If $\Pi_C(\cdot):\mathbb{R}^n \to C$ is a projection operator for a set $C\subseteq \mathbb{R}^n$ under some norm $||\cdot||_p$ ie. $\Pi_C(x) = \underset{y \in C}{\mathrm{argmin}}||y-x||_p$. If $\Pi_C$ is a contraction map (under the same norm) is it necessary that $C$ is convex?
My intuition here is that if its not convex, then $\exists x,y \in C$ such that two points $x',y' \notin C$ can be chosen on the line segment $l(x,y)$ joining $x,y$ such that $||x'-y'||_p \leq ||\Pi_C(x')-\Pi_C(y')||_p$ leading to a contradiction.
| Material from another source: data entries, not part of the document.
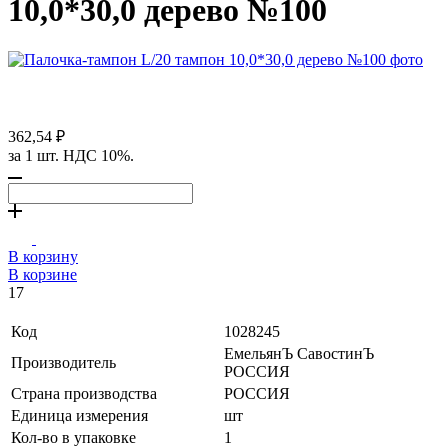
10,0*30,0 дерево №100
362,54 ₽
за 1 шт. НДС 10%.
В корзину
В корзине
17
Код
1028245
ЕмельянЪ СавостинЪ
Производитель
РОССИЯ
Страна производства
РОССИЯ
Единица измерения
шт
Кол-во в упаковке
1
Although the non-convexity can be very pathological like $C = C'\setminus l(x,y)$ where $C'$ is a convex set.
Also what if $\Pi_C$ is non-expansion instead?
Thanks to @gerw for the reference about ill defined projection for non-convex $C$.
I think then the counter example for the case of contraction map $\Pi_C$ for a non-convex set $C$ would simply be one such point where the projection $\Pi_C(x)$ is ill defined ie. $\underset{y \in C}{\mathrm{argmin}}||y-x||_p = S$ is a set, if we try to arbitrary break the tie by choosing a point $x'\in S$ and define $\Pi_C(x) =x'$ then $\exists y' \in S, y'\neq x'$. Let the angle $\angle x'xy' =\theta >0$ and $\min_{y\in C}||y-x||_p =d$. Picking any $y''\notin C$ on the line segment $xy'$ with $||x-y''||_p = d\sin(\frac{\theta}{2})$, we have $\Pi_C(y'') = y'$ by the triangle inequality and $||x-y''||_p< ||\Pi_C(x)-\Pi_C(y'')||_p = 2d\sin(\frac{\theta}{2})$.
This counterexample also seems to work for the case where $\Pi_C$ is non-expansion.